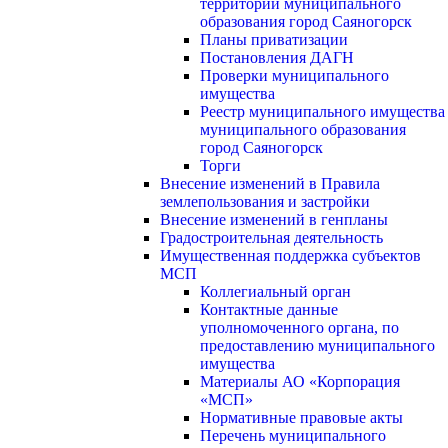
территории муниципального
образования город Саяногорск
Планы приватизации
Постановления ДАГН
Проверки муниципального
имущества
Реестр муниципального имущества
муниципального образования
город Саяногорск
Торги
Внесение изменений в Правила
землепользования и застройки
Внесение изменений в генпланы
Градостроительная деятельность
Имущественная поддержка субъектов
МСП
Коллегиальный орган
Контактные данные
уполномоченного органа, по
предоставлению муниципального
имущества
Материалы АО «Корпорация
«МСП»
Нормативные правовые акты
Перечень муниципального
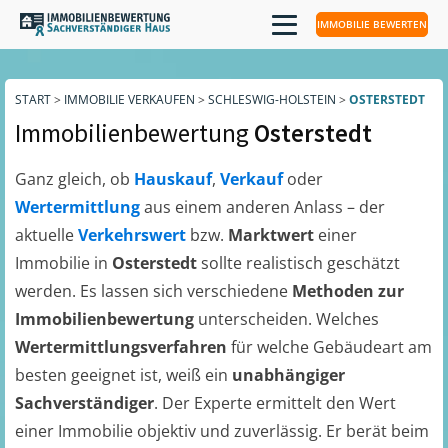
IMMOBILIE BEWERTEN
START
>
IMMOBILIE VERKAUFEN
>
SCHLESWIG-HOLSTEIN
>
OSTERSTEDT
Immobilienbewertung
Osterstedt
Ganz gleich, ob
Hauskauf
,
Verkauf
oder
Wertermittlung
aus einem anderen Anlass – der
aktuelle
Verkehrswert
bzw.
Marktwert
einer
Immobilie in
Osterstedt
sollte realistisch geschätzt
werden. Es lassen sich verschiedene
Methoden zur
Immobilienbewertung
unterscheiden. Welches
Wertermittlungsverfahren
für welche Gebäudeart am
besten geeignet ist, weiß ein
unabhängiger
Sachverständiger
. Der Experte ermittelt den Wert
einer Immobilie objektiv und zuverlässig. Er berät beim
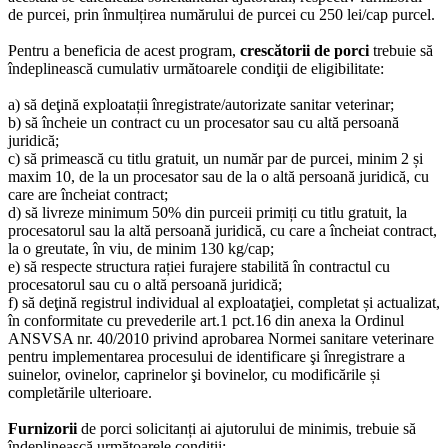
de purcei, prin înmulțirea numărului de purcei cu 250 lei/cap purcel.
Pentru a beneficia de acest program,
crescătorii de porci
trebuie să
îndeplinească cumulativ următoarele condiţii de eligibilitate:
a) să deţină exploatații înregistrate/autorizate sanitar veterinar;
b) să încheie un contract cu un procesator sau cu altă persoană
juridică;
c) să primească cu titlu gratuit, un număr par de purcei, minim 2 și
maxim 10, de la un procesator sau de la o altă persoană juridică, cu
care are încheiat contract;
d) să livreze minimum 50% din purceii primiți cu titlu gratuit, la
procesatorul sau la altă persoană juridică, cu care a încheiat contract,
la o greutate, în viu, de minim 130 kg/cap;
e) să respecte structura rației furajere stabilită în contractul cu
procesatorul sau cu o altă persoană juridică;
f) să deţină registrul individual al exploataţiei, completat și actualizat,
în conformitate cu prevederile art.1 pct.16 din anexa la Ordinul
ANSVSA nr. 40/2010 privind aprobarea Normei sanitare veterinare
pentru implementarea procesului de identificare şi înregistrare a
suinelor, ovinelor, caprinelor şi bovinelor, cu modificările și
completările ulterioare.
Furnizorii
de porci solicitanți ai ajutorului de minimis, trebuie să
îndeplinească următoarele condiții:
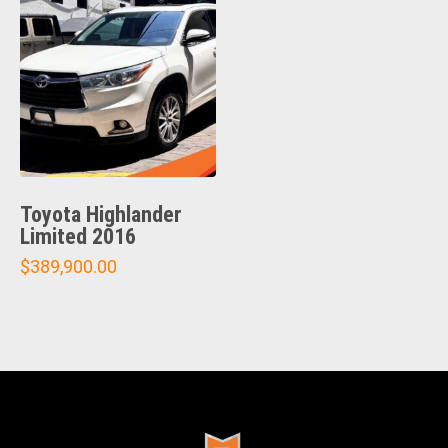
Toyota Highlander
Limited 2016
$
389,900.00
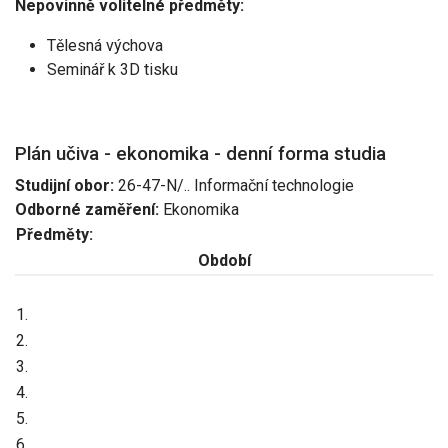
Nepovinně volitelné předměty:
Tělesná výchova
Seminář k 3D tisku
Plán učiva - ekonomika - denní forma studia
Studijní obor:
26-47-N/.. Informační technologie
Odborné zaměření:
Ekonomika
Předměty:
Období
1.
2.
3.
4.
5.
6.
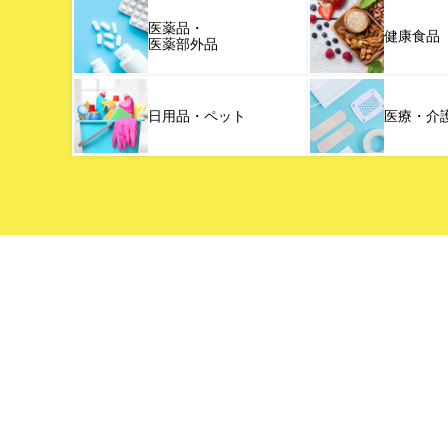
医薬品・
健康食品
医薬部外品
日用品・ペット
医療・介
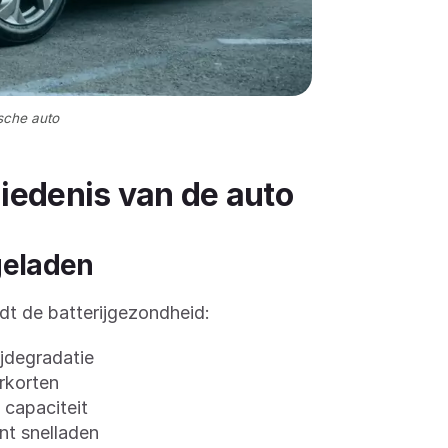
sche auto
iedenis van de auto
geladen
dt de batterijgezondheid:
ijdegradatie
rkorten
 capaciteit
nt snelladen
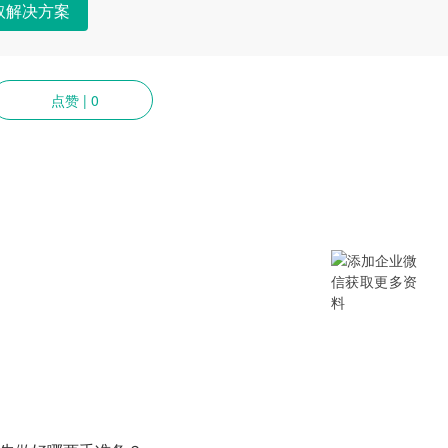
取解决方案
点赞
|
0
提供SCM/企业采购/DMS经销商/渠
B/B2B2C/B2C等电商系统，从“供应链
数字化产品和方案，致力于通过数字化
添加企业微信获取更多资料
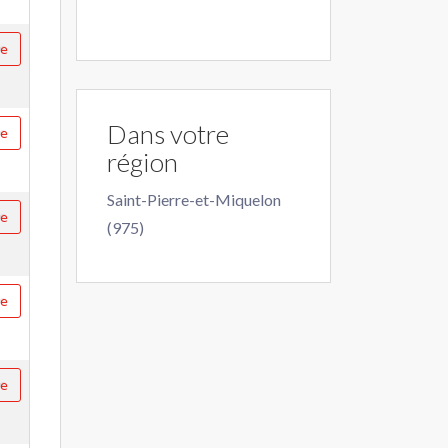
re
Dans votre
re
région
Saint-Pierre-et-Miquelon
re
(975)
re
re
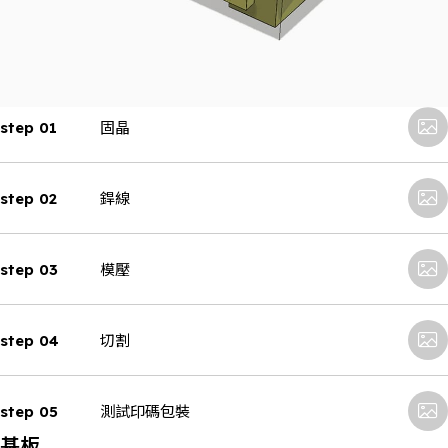
step 01
固晶
step 02
銲線
step 03
模壓
step 04
切割
step 05
測試印碼包裝
基板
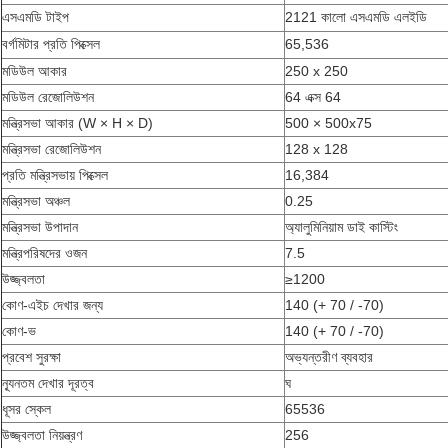
এসএমডি টাইপ
2121 কালো এসএমডি এলইডি
বর্গমিটার প্রতি পিক্সেল
65,536
মডিউল আকার
250 x 250
মডিউল রেজোলিউশন
64 এক্স 64
মন্ত্রিসভা আকার (W × H × D)
500 × 500x75
মন্ত্রিসভা রেজোলিউশন
128 x 128
প্রতি মন্ত্রিসভায় পিক্সেল
16,384
মন্ত্রিসভা অঞ্চল
0.25
মন্ত্রিসভা উপাদান
অ্যালুমিনিয়াম ডাই কাস্টিং
মন্ত্রিপরিষদের ওজন
7.5
উজ্জ্বলতা
≥1200
কোণ-এইচ দেখার জন্য
140 (+ 70 / -70)
কোণ-ভ
140 (+ 70 / -70)
প্রবেশ সুরক্ষা
অভ্যন্তরীণ ব্যবহার
ন্যূনতম দেখার দূরত্ব
ঘ
ধূসর স্কেল
65536
উজ্জ্বলতা নিয়ন্ত্রণ
256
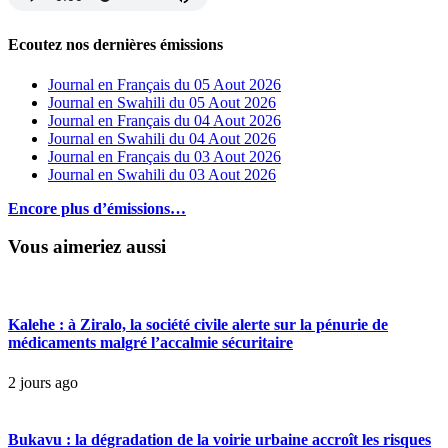
Ecoutez nos dernières émissions
Journal en Français du 05 Aout 2026
Journal en Swahili du 05 Aout 2026
Journal en Français du 04 Aout 2026
Journal en Swahili du 04 Aout 2026
Journal en Français du 03 Aout 2026
Journal en Swahili du 03 Aout 2026
Encore plus d’émissions…
Vous aimeriez aussi
Kalehe : à Ziralo, la société civile alerte sur la pénurie de
médicaments malgré l’accalmie sécuritaire
2 jours ago
Bukavu : la dégradation de la voirie urbaine accroît les risques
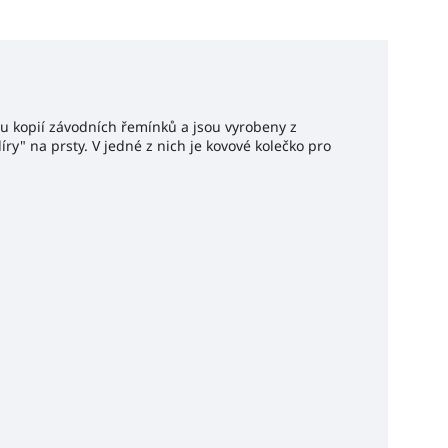
u kopií závodních řemínků a jsou vyrobeny z
ry" na prsty. V jedné z nich je kovové kolečko pro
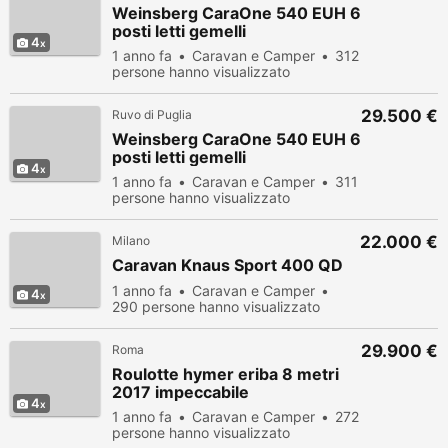
Weinsberg CaraOne 540 EUH 6
posti letti gemelli
4
1 anno fa
Caravan e Camper
312
persone hanno visualizzato
29.500 €
Ruvo di Puglia
Weinsberg CaraOne 540 EUH 6
posti letti gemelli
4
1 anno fa
Caravan e Camper
311
persone hanno visualizzato
22.000 €
Milano
Caravan Knaus Sport 400 QD
1 anno fa
Caravan e Camper
4
290 persone hanno visualizzato
29.900 €
Roma
Roulotte hymer eriba 8 metri
2017 impeccabile
4
1 anno fa
Caravan e Camper
272
persone hanno visualizzato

◆ Directions for this task
Set down the material above as is, without any pictures.

◆ Exercise solution
территории муниципального
образования город Саяногорск
Планы приватизации
Постановления ДАГН
Проверки муниципального
имущества
Реестр муниципального имущества
муниципального образования
город Саяногорск
Торги
Внесение изменений в Правила
землепользования и застройки
Внесение изменений в генпланы
Градостроительная деятельность
Имущественная поддержка субъектов
МСП
Коллегиальный орган
Контактные данные
уполномоченного органа, по
предоставлению муниципального
имущества
Материалы АО «Корпорация
«МСП»
Нормативные правовые акты
Перечень муниципального
IMMOBILIE BEWERTEN
START
>
IMMOBILIE VERKAUFEN
>
SCHLESWIG-HOLSTEIN
>
OSTERSTEDT
Immobilienbewertung
Osterstedt
Ganz gleich, ob
Hauskauf
,
Verkauf
oder
Wertermittlung
aus einem anderen Anlass – der
aktuelle
Verkehrswert
bzw.
Marktwert
einer
Immobilie in
Osterstedt
sollte realistisch geschätzt
werden. Es lassen sich verschiedene
Methoden zur
Immobilienbewertung
unterscheiden. Welches
Wertermittlungsverfahren
für welche Gebäudeart am
besten geeignet ist, weiß ein
unabhängiger
Sachverständiger
. Der Experte ermittelt den Wert
einer Immobilie objektiv und zuverlässig. Er berät beim
de purcei, prin înmulțirea numărului de purcei cu 250 lei/cap purcel.
Pentru a beneficia de acest program,
crescătorii de porci
trebuie să
îndeplinească cumulativ următoarele condiţii de eligibilitate:
a) să deţină exploatații înregistrate/autorizate sanitar veterinar;
b) să încheie un contract cu un procesator sau cu altă persoană
juridică;
c) să primească cu titlu gratuit, un număr par de purcei, minim 2 și
maxim 10, de la un procesator sau de la o altă persoană juridică, cu
care are încheiat contract;
d) să livreze minimum 50% din purceii primiți cu titlu gratuit, la
procesatorul sau la altă persoană juridică, cu care a încheiat contract,
la o greutate, în viu, de minim 130 kg/cap;
e) să respecte structura rației furajere stabilită în contractul cu
procesatorul sau cu o altă persoană juridică;
f) să deţină registrul individual al exploataţiei, completat și actualizat,
în conformitate cu prevederile art.1 pct.16 din anexa la Ordinul
ANSVSA nr. 40/2010 privind aprobarea Normei sanitare veterinare
pentru implementarea procesului de identificare şi înregistrare a
suinelor, ovinelor, caprinelor şi bovinelor, cu modificările și
completările ulterioare.
Furnizorii
de porci solicitanți ai ajutorului de minimis, trebuie să
îndeplinească următoarele condiții:
Toyota Highlander
Limited 2016
$
389,900.00
Nepovinně volitelné předměty:
Tělesná výchova
Seminář k 3D tisku
Plán učiva - ekonomika - denní forma studia
Studijní obor:
26-47-N/.. Informační technologie
Odborné zaměření:
Ekonomika
Předměty:
Období
1.
2.
3.
4.
5.
6.
医薬品・
健康食品
医薬部外品
日用品・ペット
医療・介
sche auto
iedenis van de auto
geladen
dt de batterijgezondheid:
ijdegradatie
rkorten
 capaciteit
nt snelladen
取解决方案
点赞
|
0
提供SCM/企业采购/DMS经销商/渠
B/B2B2C/B2C等电商系统，从“供应链
数字化产品和方案，致力于通过数字化
添加企业微信获取更多资料
re
Dans votre
re
région
Saint-Pierre-et-Miquelon
re
(975)
re
re
step 01
固晶
step 02
銲線
step 03
模壓
step 04
切割
step 05
測試印碼包裝
基板
এসএমডি টাইপ
2121 কালো এসএমডি এলইডি
বর্গমিটার প্রতি পিক্সেল
65,536
মডিউল আকার
250 x 250
মডিউল রেজোলিউশন
64 এক্স 64
মন্ত্রিসভা আকার (W × H × D)
500 × 500x75
মন্ত্রিসভা রেজোলিউশন
128 x 128
প্রতি মন্ত্রিসভায় পিক্সেল
16,384
মন্ত্রিসভা অঞ্চল
0.25
মন্ত্রিসভা উপাদান
অ্যালুমিনিয়াম ডাই কাস্টিং
মন্ত্রিপরিষদের ওজন
7.5
উজ্জ্বলতা
≥1200
কোণ-এইচ দেখার জন্য
140 (+ 70 / -70)
কোণ-ভ
140 (+ 70 / -70)
প্রবেশ সুরক্ষা
অভ্যন্তরীণ ব্যবহার
ন্যূনতম দেখার দূরত্ব
ঘ
ধূসর স্কেল
65536
উজ্জ্বলতা নিয়ন্ত্রণ
256
Ecoutez nos dernières émissions
Journal en Français du 05 Aout 2026
Journal en Swahili du 05 Aout 2026
Journal en Français du 04 Aout 2026
Journal en Swahili du 04 Aout 2026
Journal en Français du 03 Aout 2026
Journal en Swahili du 03 Aout 2026
Encore plus d’émissions…
Vous aimeriez aussi
Kalehe : à Ziralo, la société civile alerte sur la pénurie de
médicaments malgré l’accalmie sécuritaire
2 jours ago
Bukavu : la dégradation de la voirie urbaine accroît les risques
u kopií závodních řemínků a jsou vyrobeny z
ry" na prsty. V jedné z nich je kovové kolečko pro
Weinsberg CaraOne 540 EUH 6
posti letti gemelli
4
1 anno fa
Caravan e Camper
312
persone hanno visualizzato
29.500 €
Ruvo di Puglia
Weinsberg CaraOne 540 EUH 6
posti letti gemelli
4
1 anno fa
Caravan e Camper
311
persone hanno visualizzato
22.000 €
Milano
Caravan Knaus Sport 400 QD
1 anno fa
Caravan e Camper
4
290 persone hanno visualizzato
29.900 €
Roma
Roulotte hymer eriba 8 metri
2017 impeccabile
4
1 anno fa
Caravan e Camper
272
persone hanno visualizzato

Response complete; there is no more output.